*TASK STATEMENT*: Copy each line below as it stands, but skip any picture it contains.

----- RECORDED DATA

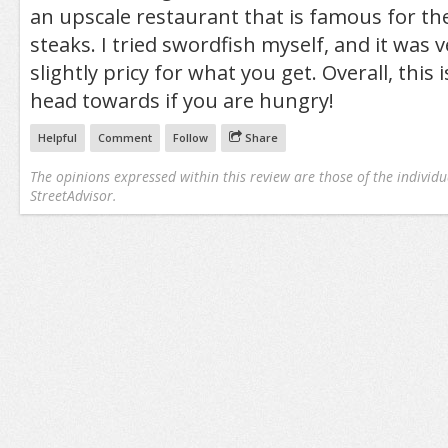
an upscale restaurant that is famous for th
steaks. I tried swordfish myself, and it was
slightly pricy for what you get. Overall, this i
head towards if you are hungry!
Helpful
Comment
Follow
Share
The opinions expressed within this review are those of the individu
StreetAdvisor.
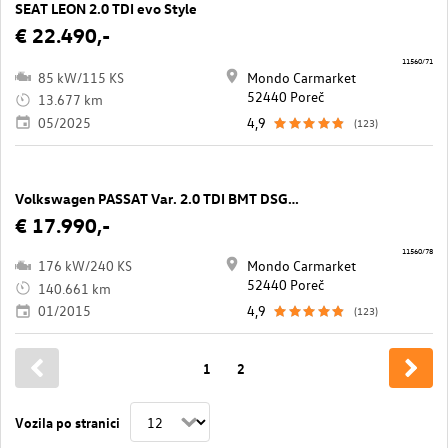
SEAT LEON 2.0 TDI evo Style
€ 22.490,-
11560/71
85 kW/115 KS
Mondo Carmarket
52440 Poreč
13.677 km
05/2025
4,9
(123)
Volkswagen PASSAT Var. 2.0 TDI BMT DSG 4M Highline
€ 17.990,-
11560/78
176 kW/240 KS
Mondo Carmarket
52440 Poreč
140.661 km
01/2015
4,9
(123)
1
2
Vozila po stranici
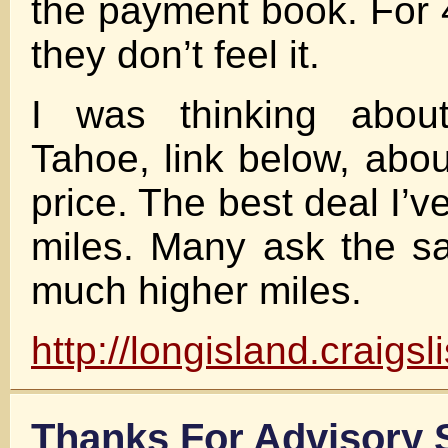
the payment book. For
they don’t feel it.
I was thinking about
Tahoe, link below, abou
price. The best deal I’
miles. Many ask the s
much higher miles.
http://longisland.craigs
Thanks For Advisor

----------

*FINISHED EXERCISE*:
an upscale restaurant that is famous for th
steaks. I tried swordfish myself, and it was
slightly pricy for what you get. Overall, this i
head towards if you are hungry!
Helpful
Comment
Follow
Share
The opinions expressed within this review are those of the individu
StreetAdvisor.
SEAT LEON 2.0 TDI evo Style
€ 22.490,-
11560/71
85 kW/115 KS
Mondo Carmarket
52440 Poreč
13.677 km
05/2025
4,9
(123)
Volkswagen PASSAT Var. 2.0 TDI BMT DSG 4M Highline
€ 17.990,-
11560/78
176 kW/240 KS
Mondo Carmarket
52440 Poreč
140.661 km
01/2015
4,9
(123)
1
2
Vozila po stranici
the payment book. For
they don’t feel it.
I was thinking about
Tahoe, link below, abou
price. The best deal I’
miles. Many ask the s
much higher miles.
http://longisland.craigs
Thanks For Advisor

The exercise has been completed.